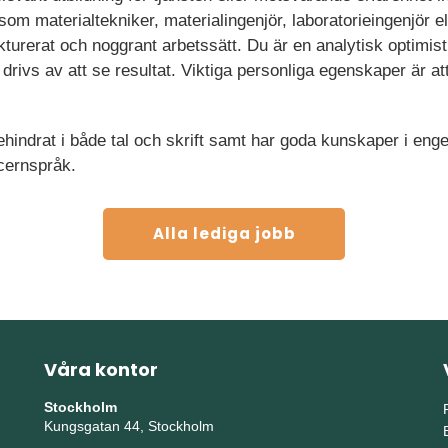
om materialtekniker, materialingenjör, laboratorieingenjör el
kturerat och noggrant arbetssätt. Du är en analytisk optimis
 drivs av att se resultat. Viktiga personliga egenskaper är a
ndrat i både tal och skrift samt har goda kunskaper i engels
ncernspråk.
Alla lediga jobb
Våra kontor
Stockholm
Kungsgatan 44, Stockholm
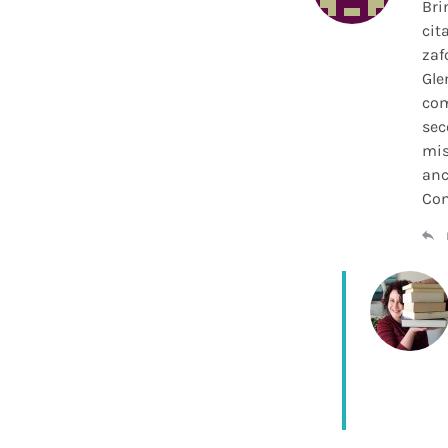
Bri
cit
zaf
Gle
com
sec
mis
anc
Con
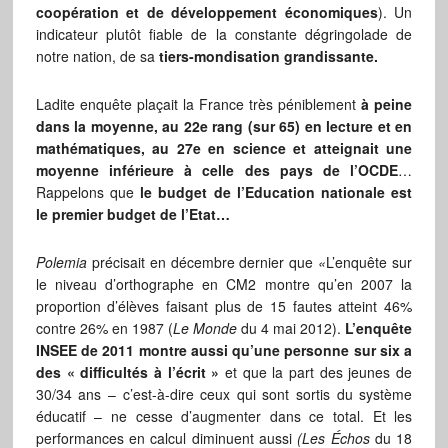
coopération et de développement économiques
). Un
indicateur plutôt fiable de la constante dégringolade de
notre nation, de sa
tiers-mondisation grandissante.
Ladite enquête plaçait la France très péniblement
à peine
dans la moyenne, au 22e rang (sur 65) en lecture et en
mathématiques, au 27e en science et atteignait une
moyenne inférieure à celle des pays de l’OCDE
…
Rappelons que
le budget de l’Education nationale est
le premier budget de l’Etat…
Polemia
précisait en décembre dernier que
«
L’enquête sur
le niveau d’orthographe en CM2 montre qu’en 2007 la
proportion d’élèves faisant plus de 15 fautes atteint 46%
contre 26% en 1987 (
Le Monde
du 4 mai 2012).
L’enquête
INSEE de 2011 montre aussi qu’une personne sur six a
des « difficultés à l’écrit »
et que la part des jeunes de
30/34 ans – c’est-à-dire ceux qui sont sortis du système
éducatif – ne cesse d’augmenter dans ce total. Et les
performances en calcul diminuent aussi
(Les Échos
du 18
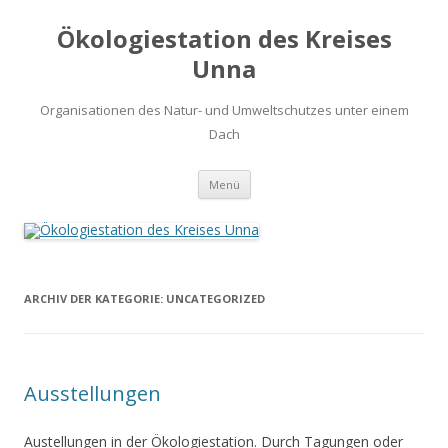
Ökologiestation des Kreises
Unna
Organisationen des Natur- und Umweltschutzes unter einem
Dach
Zum
Menü
Inhalt
springen
ARCHIV DER KATEGORIE:
UNCATEGORIZED
Ausstellungen
Austellungen in der Ökologiestation. Durch Tagungen oder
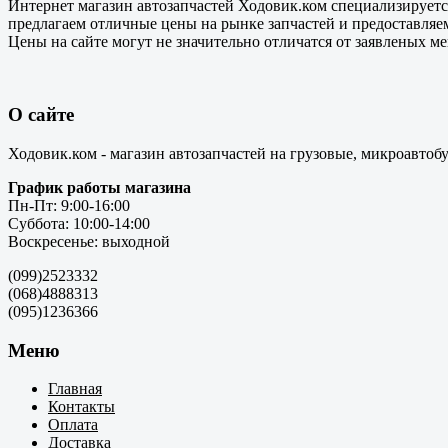
Интернет магазин автозапчастей Ходовик.ком специализируется
предлагаем отличные цены на рынке запчастей и предоставляе
Цены на сайте могут не значительно отличатся от заявленых м
О сайте
Ходовик.ком - магазин автозапчастей на грузовые, микроавтоб
График работы магазина
Пн-Пт: 9:00-16:00
Суббота: 10:00-14:00
Воскресенье: выходной
(099)2523332
(068)4888313
(095)1236366
Меню
Главная
Контакты
Оплата
Доставка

PROBLEM TO WORK ON
A verbatim copy of the material is needed; pictures are not to appear in it.

FINISHED TASK
om materialtekniker, materialingenjör, laboratorieingenjör el
kturerat och noggrant arbetssätt. Du är en analytisk optimis
 drivs av att se resultat. Viktiga personliga egenskaper är a
ndrat i både tal och skrift samt har goda kunskaper i engels
ncernspråk.
Alla lediga jobb
Våra kontor
Stockholm
Kungsgatan 44, Stockholm
Bri
cit
zaf
Gle
com
sec
mis
anc
Con
coopération et de développement économiques
). Un
indicateur plutôt fiable de la constante dégringolade de
notre nation, de sa
tiers-mondisation grandissante.
Ladite enquête plaçait la France très péniblement
à peine
dans la moyenne, au 22e rang (sur 65) en lecture et en
mathématiques, au 27e en science et atteignait une
moyenne inférieure à celle des pays de l’OCDE
…
Rappelons que
le budget de l’Education nationale est
le premier budget de l’Etat…
Polemia
précisait en décembre dernier que
«
L’enquête sur
le niveau d’orthographe en CM2 montre qu’en 2007 la
proportion d’élèves faisant plus de 15 fautes atteint 46%
contre 26% en 1987 (
Le Monde
du 4 mai 2012).
L’enquête
INSEE de 2011 montre aussi qu’une personne sur six a
des « difficultés à l’écrit »
et que la part des jeunes de
30/34 ans – c’est-à-dire ceux qui sont sortis du système
éducatif – ne cesse d’augmenter dans ce total. Et les
performances en calcul diminuent aussi
(Les Échos
du 18
Ökologiestation des Kreises
Unna
Organisationen des Natur- und Umweltschutzes unter einem
Dach
Zum
Menü
Inhalt
springen
ARCHIV DER KATEGORIE:
UNCATEGORIZED
Ausstellungen
Austellungen in der Ökologiestation. Durch Tagungen oder
Интернет магазин автозапчастей Ходовик.ком специализируется
предлагаем отличные цены на рынке запчастей и предоставляе
Цены на сайте могут не значительно отличатся от заявленых м
О сайте
Ходовик.ком - магазин автозапчастей на грузовые, микроавтоб
График работы магазина
Пн-Пт: 9:00-16:00
Суббота: 10:00-14:00
Воскресенье: выходной
(099)2523332
(068)4888313
(095)1236366
Меню
Главная
Контакты
Оплата
Доставка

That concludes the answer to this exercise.